Coca-Cola's business is easily understood. The company takes in raw materials such as water and sugar (among other ingredients) and produces drink concentrate, soft drink syrups and carbonated beverages. The company has a long track record of dominant market presence as well as profitability. The Coca-Cola company sold their first soft drink product in the United States in 1886. The company has an incredibly strong brand name with an impressive worldwide distribution network.

Leadership of Coca-Cola was generally considered to be of poor quality during the 1970's. During this period, management made several questionable investments using shareholders' retained earnings. The questionable investments were made in projects with slim profit margins and included ventures such as investing in a shrimp farm. Despite the lack of effective management, the company was still profitable.

However, in the 1980's, there was a change of leadership with Roberto Goizueta and Donald Keough, both of whom brought in dramatic positive change at the company. They focused on improving the company's operating performance (cost-cutting was one aspect) and on improving shareholder returns. The effectiveness of this management team did not go unnoticed by Warren Buffett.

Under the new leadership, there was a renewed focus on investing in the core business, optimizing returns on equity and empowering management to be proactive rather than reactionary. In 1980, the return on equity of the company was around 20%. In 1988, under the new leadership, Coca-Cola's return on equity had increased dramatically to 31.8%. From 1980 to 1988, $1 of retained earnings resulted in the creation of $4.66 of market share.

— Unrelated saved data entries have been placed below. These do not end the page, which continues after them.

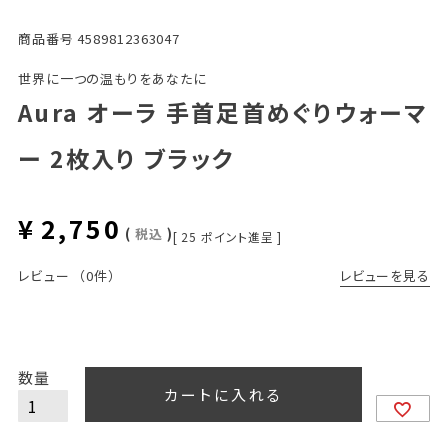
商品番号
4589812363047
世界に一つの温もりをあなたに
Aura オーラ 手首足首めぐりウォーマ
ー 2枚入り ブラック
¥
2,750
税込
[
25
ポイント進呈 ]
レビューを見る
レビュー
（0件）
カートに入れる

The renewed core operating focus at Coca-Cola resulted in significant growth of net cash flow. The cash flow was put to use by initiating the first ever stock buyback program in 1984, increasing shareholder dividends and reinvesting in the business. Since 1984, the company has bought back 25% of their shares.

In 1988, the time when Buffett made his investment in Coca-Cola, the company had a price to earning ratio of 15 times and a price to book ratio of 5 times. On the surface, this didn't seem to be a value play, but as Buffett has said, the value of a company has nothing to do with price and everything to do with what the expected future discounted cash flows will be during the life of the business.

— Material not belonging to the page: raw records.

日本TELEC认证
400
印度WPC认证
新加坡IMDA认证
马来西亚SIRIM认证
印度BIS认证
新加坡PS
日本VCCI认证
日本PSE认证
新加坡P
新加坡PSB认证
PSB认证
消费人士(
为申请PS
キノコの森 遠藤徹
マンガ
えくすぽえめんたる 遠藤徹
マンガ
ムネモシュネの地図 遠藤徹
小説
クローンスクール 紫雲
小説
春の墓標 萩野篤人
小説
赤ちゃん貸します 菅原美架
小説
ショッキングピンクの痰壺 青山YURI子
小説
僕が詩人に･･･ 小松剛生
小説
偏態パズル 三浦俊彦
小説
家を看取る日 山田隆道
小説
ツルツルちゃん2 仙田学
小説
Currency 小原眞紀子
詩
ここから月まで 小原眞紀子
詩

In 1988, Coca-Cola produced owner earnings of $828 million at a time when the long term U.S treasury rate yield was around 9%. Coca-Cola grew owner earnings at a annual rate of 17.8% between 1981 to 1988.

Using the Coca-Cola's 1988 owner earnings, the 9% treasury yield as a cash flow discount and a growth assumption for owner earnings of 10% for 10 years followed by 5% thereafter, results in a value for the company of $32.5 billion. At the time Buffett purchased Coca-Cola in 1988, the market cap of the company was just $14.8 billion.

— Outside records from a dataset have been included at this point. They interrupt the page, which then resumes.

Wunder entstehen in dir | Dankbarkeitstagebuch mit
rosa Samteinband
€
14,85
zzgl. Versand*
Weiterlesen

According to Buffett, "the best business to own, is one that over time can employ large amounts of capital at very high rates of return". This fits the description of the Coca-Cola Company.


Anonymous said...

“In business, I look for economic castles protected by unbreachable ‘moats’.”
-Warren Buffett

The economic moat (competitive advantage) that currently surrounds Coca-Cola is its strong brand name and the buying loyalty of the Baby Boomers. Remember the fiasco with "New Coke" and how "Coca-Cola Classic" had to be created to fix it.

Generation X treats soft drinks more as a commodity and is not as brand loyal as the Baby Boomers. But this is ok because they are a much smaller group than the Baby Boomers. Therefore, Coca-Cola still dominates today in the "cola wars."

However, Buffett pays careful attention to “what the economics of the industry will be 10 years down the road, and who will be making the money at that point.”

Within ten years, Generation Y will be the dominate group purchasing soft drinks. Generation Y is even less brand loyal than Generation X. The commoditization of the soft drink market will destroy Coca-Cola's economic moat, which will cause their earning yields to fall to levels near their competition.

Anonymous said...

By the way, both my wife and myself are Baby Boomers. We are both Coca-Cola product drinkers. We both boycotted "New Coke" when it came out. I switched to Royal Crown Cola and my wife to Pepsi. When the Classic Coke came out, we switched back to Coca-Cola.

Our three children are all Generation Y. They can care less about what brand of soda they drink. When I asked them, they said that their friends are all the same way.

I know that this is just anecdotal evidence, but there are numerous trade studies showing Generation Y's buying habits are very low in brand loyal.

Reyer Barel said...

Your comments are appreciated. It's very interesting to think about the future consequences on existing brand-name companies with a grown-up Generation Y.